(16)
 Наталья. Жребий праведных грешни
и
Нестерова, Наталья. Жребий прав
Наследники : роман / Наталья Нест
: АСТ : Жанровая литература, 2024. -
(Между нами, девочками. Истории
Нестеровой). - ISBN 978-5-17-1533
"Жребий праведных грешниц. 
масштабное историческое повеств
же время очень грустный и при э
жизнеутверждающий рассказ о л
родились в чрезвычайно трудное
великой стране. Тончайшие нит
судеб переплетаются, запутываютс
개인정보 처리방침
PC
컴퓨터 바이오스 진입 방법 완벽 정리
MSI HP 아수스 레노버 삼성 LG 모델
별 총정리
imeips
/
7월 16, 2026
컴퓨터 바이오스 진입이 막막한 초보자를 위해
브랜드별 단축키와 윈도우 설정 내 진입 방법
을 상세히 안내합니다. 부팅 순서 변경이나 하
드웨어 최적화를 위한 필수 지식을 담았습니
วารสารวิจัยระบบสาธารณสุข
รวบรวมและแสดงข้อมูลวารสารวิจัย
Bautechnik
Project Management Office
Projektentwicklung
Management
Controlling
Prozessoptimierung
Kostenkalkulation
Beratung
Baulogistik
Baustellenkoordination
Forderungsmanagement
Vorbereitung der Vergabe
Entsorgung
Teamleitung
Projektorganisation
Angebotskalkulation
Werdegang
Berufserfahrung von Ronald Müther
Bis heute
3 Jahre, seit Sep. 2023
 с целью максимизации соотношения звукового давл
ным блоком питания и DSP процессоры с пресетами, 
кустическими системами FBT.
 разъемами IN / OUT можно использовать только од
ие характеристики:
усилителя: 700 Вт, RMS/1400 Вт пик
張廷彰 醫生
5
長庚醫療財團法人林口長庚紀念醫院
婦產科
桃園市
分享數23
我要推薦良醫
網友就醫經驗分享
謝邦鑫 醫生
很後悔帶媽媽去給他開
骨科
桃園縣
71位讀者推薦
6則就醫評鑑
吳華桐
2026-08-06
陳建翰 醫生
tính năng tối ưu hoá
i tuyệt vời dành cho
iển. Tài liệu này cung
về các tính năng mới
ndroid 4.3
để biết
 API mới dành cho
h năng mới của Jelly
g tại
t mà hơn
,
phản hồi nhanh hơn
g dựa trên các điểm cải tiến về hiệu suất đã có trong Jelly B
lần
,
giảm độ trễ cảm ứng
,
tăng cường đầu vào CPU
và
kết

> What the task requires
Return the line where "великой стране. Тончайшие нит" appears, then every line after it to the end of the listing, all exactly as written.

> Result of the task
великой стране. Тончайшие нит
судеб переплетаются, запутываютс
개인정보 처리방침
PC
컴퓨터 바이오스 진입 방법 완벽 정리
MSI HP 아수스 레노버 삼성 LG 모델
별 총정리
imeips
/
7월 16, 2026
컴퓨터 바이오스 진입이 막막한 초보자를 위해
브랜드별 단축키와 윈도우 설정 내 진입 방법
을 상세히 안내합니다. 부팅 순서 변경이나 하
드웨어 최적화를 위한 필수 지식을 담았습니
วารสารวิจัยระบบสาธารณสุข
รวบรวมและแสดงข้อมูลวารสารวิจัย
Bautechnik
Project Management Office
Projektentwicklung
Management
Controlling
Prozessoptimierung
Kostenkalkulation
Beratung
Baulogistik
Baustellenkoordination
Forderungsmanagement
Vorbereitung der Vergabe
Entsorgung
Teamleitung
Projektorganisation
Angebotskalkulation
Werdegang
Berufserfahrung von Ronald Müther
Bis heute
3 Jahre, seit Sep. 2023
 с целью максимизации соотношения звукового давл
ным блоком питания и DSP процессоры с пресетами, 
кустическими системами FBT.
 разъемами IN / OUT можно использовать только од
ие характеристики:
усилителя: 700 Вт, RMS/1400 Вт пик
張廷彰 醫生
5
長庚醫療財團法人林口長庚紀念醫院
婦產科
桃園市
分享數23
我要推薦良醫
網友就醫經驗分享
謝邦鑫 醫生
很後悔帶媽媽去給他開
骨科
桃園縣
71位讀者推薦
6則就醫評鑑
吳華桐
2026-08-06
陳建翰 醫生
tính năng tối ưu hoá
i tuyệt vời dành cho
iển. Tài liệu này cung
về các tính năng mới
ndroid 4.3
để biết
 API mới dành cho
h năng mới của Jelly
g tại
t mà hơn
,
phản hồi nhanh hơn
g dựa trên các điểm cải tiến về hiệu suất đã có trong Jelly B
lần
,
giảm độ trễ cảm ứng
,
tăng cường đầu vào CPU
và
kết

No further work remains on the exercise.